I think I broke the law this morning when my two walking buddies and I met for an early-morning, hour-long hike around the neighborhood. Hoping to avoid the Shutdown Police, we began before sunrise.
This would not be a slight exaggeration if we were living in China, Ground Zero for the coronavirus outbreak and where comings and goings are strictly monitored. My son, who deals with Chinese businesspersons, was told recently that when residents leave their block, they must pass through a checkpoint where names and temperatures are taken. This is repeated when they enter and leave stores and when they return to the neighborhood checkpoint.
Thankfully things aren’t that drastic here, but the freedom to make plans and move about freely has been curtailed somewhat. As a result of the Great Shutdown, millions are facing difficult circumstances with work and family, wondering how long quarantines and social isolation is necessary, what to do with children while schools are closed, whether workplaces will close and how to pay the bills.

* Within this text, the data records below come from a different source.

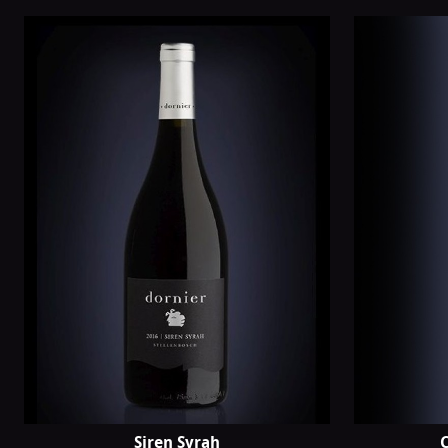
van
Dornier
Siren Syrah
C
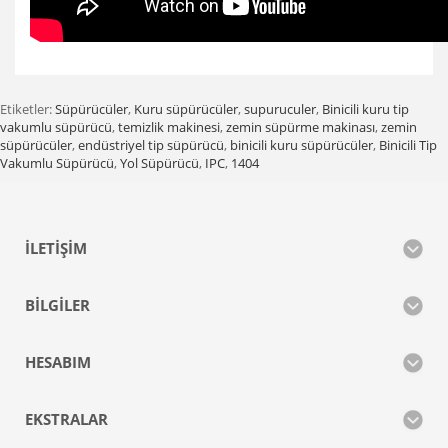
Etiketler:
Süpürücüler
,
Kuru süpürücüler
,
supuruculer
,
Binicili kuru tip
vakumlu süpürücü
,
temizlik makinesi
,
zemin süpürme makinası
,
zemin
süpürücüler
,
endüstriyel tip süpürücü
,
binicili kuru süpürücüler
,
Binicili Tip
Vakumlu Süpürücü
,
Yol Süpürücü
,
IPC
,
1404
İLETIŞIM
BILGILER
HESABIM
EKSTRALAR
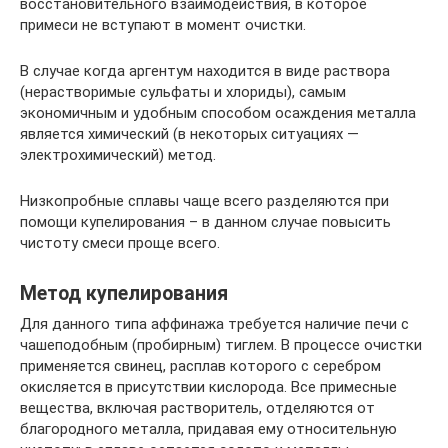
восстановительного взаимодействия, в которое
примеси не вступают в момент очистки.
В случае когда аргентум находится в виде раствора
(нерастворимые сульфаты и хлориды), самым
экономичным и удобным способом осаждения металла
является химический (в некоторых ситуациях —
электрохимический) метод.
Низкопробные сплавы чаще всего разделяются при
помощи купелирования – в данном случае повысить
чистоту смеси проще всего.
Метод купелирования
Для данного типа аффинажа требуется наличие печи с
чашеподобным (пробирным) тиглем. В процессе очистки
применяется свинец, расплав которого с серебром
окисляется в присутствии кислорода. Все примесные
вещества, включая растворитель, отделяются от
благородного металла, придавая ему относительную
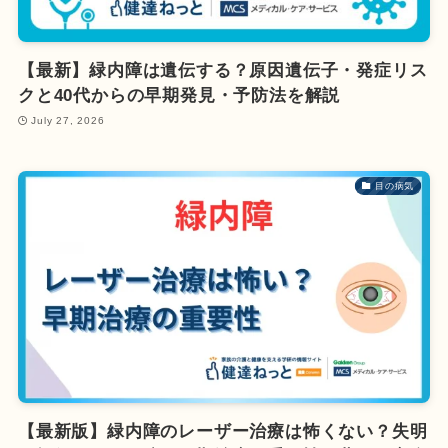
【最新】緑内障は遺伝する？原因遺伝子・発症リス
クと40代からの早期発見・予防法を解説
July 27, 2026
目の病気
【最新版】緑内障のレーザー治療は怖くない？失明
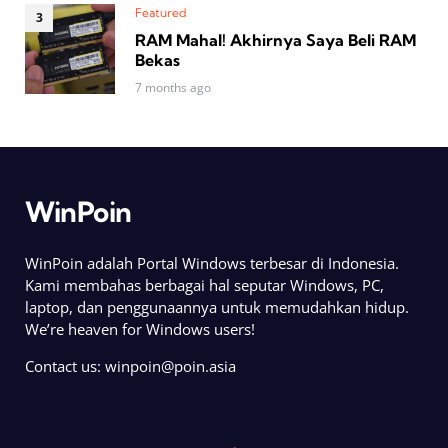
Featured
RAM Mahal! Akhirnya Saya Beli RAM
Bekas
7 months ago
WinPoin
WinPoin adalah Portal Windows terbesar di Indonesia.
Kami membahas berbagai hal seputar Windows, PC,
laptop, dan penggunaannya untuk memudahkan hidup.
We’re heaven for Windows users!
Contact us:
winpoin@poin.asia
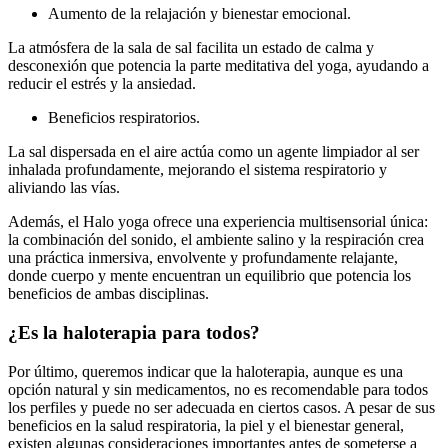
Aumento de la relajación y bienestar emocional.
La atmósfera de la sala de sal facilita un estado de calma y
desconexión que potencia la parte meditativa del yoga, ayudando a
reducir el estrés y la ansiedad.
Beneficios respiratorios.
La sal dispersada en el aire actúa como un agente limpiador al ser
inhalada profundamente, mejorando el sistema respiratorio y
aliviando las vías.
Además, el Halo yoga ofrece una experiencia multisensorial única:
la combinación del sonido, el ambiente salino y la respiración crea
una práctica inmersiva, envolvente y profundamente relajante,
donde cuerpo y mente encuentran un equilibrio que potencia los
beneficios de ambas disciplinas.
¿Es la haloterapia para todos?
Por último, queremos indicar que la haloterapia, aunque es una
opción natural y sin medicamentos, no es recomendable para todos
los perfiles y puede no ser adecuada en ciertos casos. A pesar de sus
beneficios en la salud respiratoria, la piel y el bienestar general,
existen algunas consideraciones importantes antes de someterse a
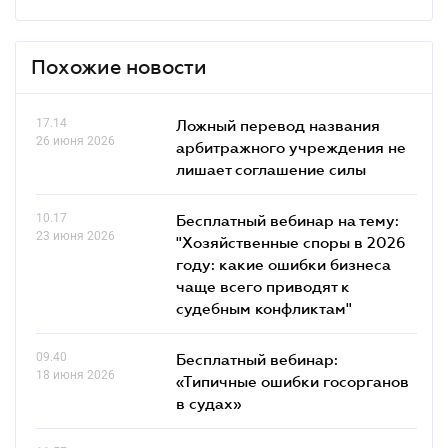
Похожие новости
17.14
Ложный перевод названия
26 июня 2026
арбитражного учреждения не
лишает соглашение силы
10.17
Бесплатный вебинар на тему:
23 июня 2026
"Хозяйственные споры в 2026
году: какие ошибки бизнеса
чаще всего приводят к
судебным конфликтам"
09.40
Бесплатный вебинар:
18 июня 2026
«Типичные ошибки госорганов
в судах»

All of this is reason for our collective anxiety, made worse because of the unknown. Most of us are hoping just to make it to next week; travel is the last thing on our minds. Hence, the challenge to write travel features when the Great Shutdown has brought the travel industry to its knees and travelers are returning home early, cancelling plans and scrambling for refunds.
We can’t even entertain notions of staycations. Unless something changes by the time you read this, there’s no place to go. Restaurants, bars, brewpubs, Sea World, the San Diego Zoo and Safari Park, Disneyland, churches, events — all closed, postponed or cancelled.
Just within my circle of family and friends, a visit to an elderly parent in Seattle, a trip to Ireland, a cruise in the Mediterranean, visits with grandkids and doctor and dental appointments – all wiped off the calendar.
My sister and her husband, on an extended bicycle trip in Chile and Argentina, will return home six weeks early because of the virus. They’ll have to survive the ramped-up gauntlet of hours-long lines and drug-seeking dogs at Miami International Airport, a bad bottleneck in the best of travel times.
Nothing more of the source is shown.